Models treat hedged instructions as optional. Phrases like "try to", "if possible", "maybe consider", or "it would be good to" introduce ambiguity about whether an instruction is mandatory, and the model resolves that ambiguity by skipping the instruction whenever it conflicts with anything else in context. Direct, assertive language measurably improves instruction-following: Bsharat et al. found direct phrasing ("Your task is", "You MUST") yielded a 57.7% quality improvement over hedged equivalents.

Examples

Bad:

Try to run the tests before committing, if possible.
Consider using the project's logging helpers where appropriate.

Good:

Run the tests before committing.
Use the project's logging helpers.

When not to flag

Genuinely conditional guidance is fine when the condition is concrete — "If the build fails, check the lockfile first" is actionable, not hedged. The rule targets hedges that leave the decision to the model, not conditions the model can evaluate.

How to fix

Rewrite the instruction as an imperative: state what to do, not what to attempt. If you cannot state it unconditionally, spell out the concrete condition instead of hedging. A coding agent can rewrite flagged lines automatically.

Configuration

rules:
  content-weak-language:
    enabled: auto  # true | false | auto
    severity: warning

Research Basis

Detects hedging and vague language ("try to", "maybe consider", "if possible") in instruction files.

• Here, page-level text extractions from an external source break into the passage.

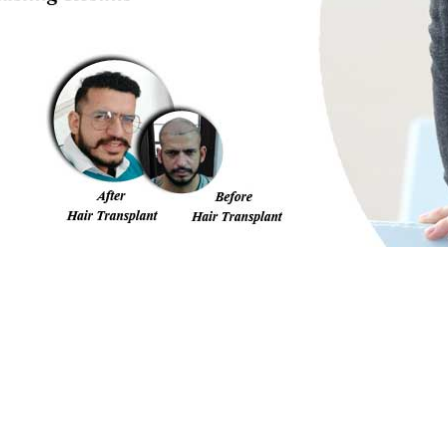
me/u182376786/domains/nhtindia.com/public_html/amp-i
FILL THE FORM BELOW
Our expert will call you back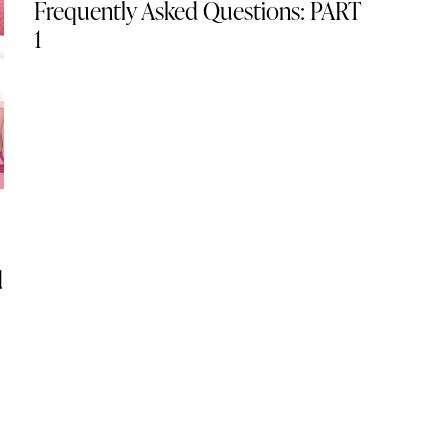
Frequently Asked Questions: PART
1
d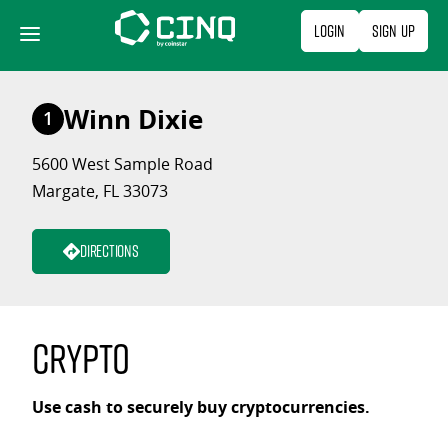
Skip
Login
Sign Up
to
content
Winn Dixie
1
5600 West Sample Road
Margate, FL 33073
Directions
Crypto
Use cash to securely buy cryptocurrencies.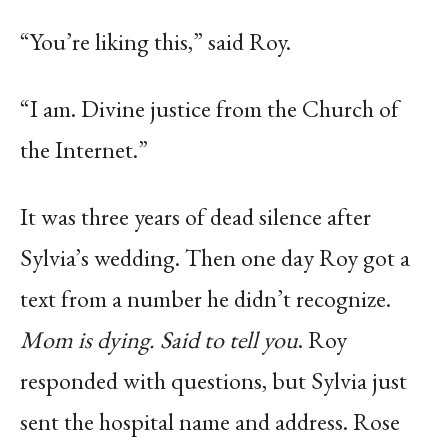
“You’re liking this,” said Roy.
“I am. Divine justice from the Church of
the Internet.”
It was three years of dead silence after
Sylvia’s wedding. Then one day Roy got a
text from a number he didn’t recognize.
Mom is dying. Said to tell you
. Roy
responded with questions, but Sylvia just
sent the hospital name and address. Rose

LLMs respond to direct, assertive instructions. Hedging language introduces ambiguity about whether the instruction is mandatory or optional, and the model may treat it as the latter. Bsharat et al. tested 26 prompting principles and found that direct language ("Your task is", "You MUST") yielded 57.7% quality improvement over hedged equivalents.

Anthropic's own prompting guide says: "Claude performs best with clear, direct instructions." OpenAI's guide echoes this: "The more specific and detailed your instructions, the more likely you'll receive the output you want."

References:

Run skillsaw explain content-weak-language to see this documentation and the rule's effective configuration in your terminal.